Non-Euclidean Gradient Descent Operates at the Edge of Stability

The Edge of Stability (EoS) is a phenomenon where the sharpness (largest eigenvalue) of the Hessian converges to $2/\eta$ during training with gradient descent (GD) with a step-size $\eta$. Despite violating classical smoothness assumptions, EoS has been widely observed in deep learning, but its theoretical foundations remain incomplete. We propose a framework for analyzing EoS of non-Euclidean GD using directional smoothness (Mishkin et al., 2024), which naturally extends to non-Euclidean norms. This approach allows us to characterize EoS beyond the standard Euclidean setting, encompassing methods such as $\ell_{\infty}$-descent, Block CD, Spectral GD, and Muon without momentum. We derive the appropriate measure of the generalized sharpness under an arbitrary norm.
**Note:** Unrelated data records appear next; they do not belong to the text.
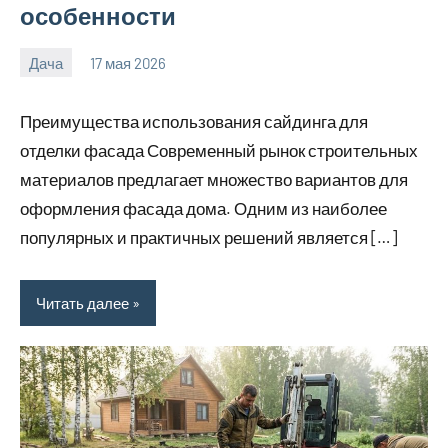
особенности
Дача
17 мая 2026
calvinken_co
Преимущества использования сайдинга для
отделки фасада Современный рынок строительных
материалов предлагает множество вариантов для
оформления фасада дома. Одним из наиболее
популярных и практичных решений является […]
Читать далее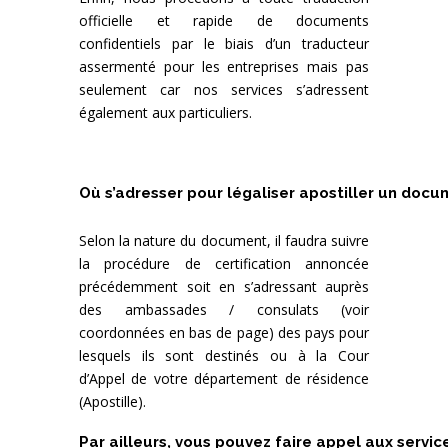
officielle et rapide de documents
confidentiels par le biais d’un traducteur
assermenté pour les entreprises mais pas
seulement car nos services s’adressent
également aux particuliers.
Où s’adresser pour légaliser apostiller un docu
Selon la nature du document, il faudra suivre
la procédure de certification annoncée
précédemment soit en s’adressant auprès
des ambassades / consulats (voir
coordonnées en bas de page) des pays pour
lesquels ils sont destinés ou à la Cour
d’Appel de votre département de résidence
(Apostille).
Par ailleurs, vous pouvez faire appel aux servi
Our generalized sharpness measure includes previously studied vanilla GD and preconditioned GD as special cases. Through analytical results and experiments on neural networks, we show that non-Euclidean GD also exhibits progressive sharpening followed by oscillations around the threshold $2/\eta$. Practically, our framework provides a single, geometry-aware spectral measure that works across optimizers, bridging the gap between empirical observations and deep learning theory.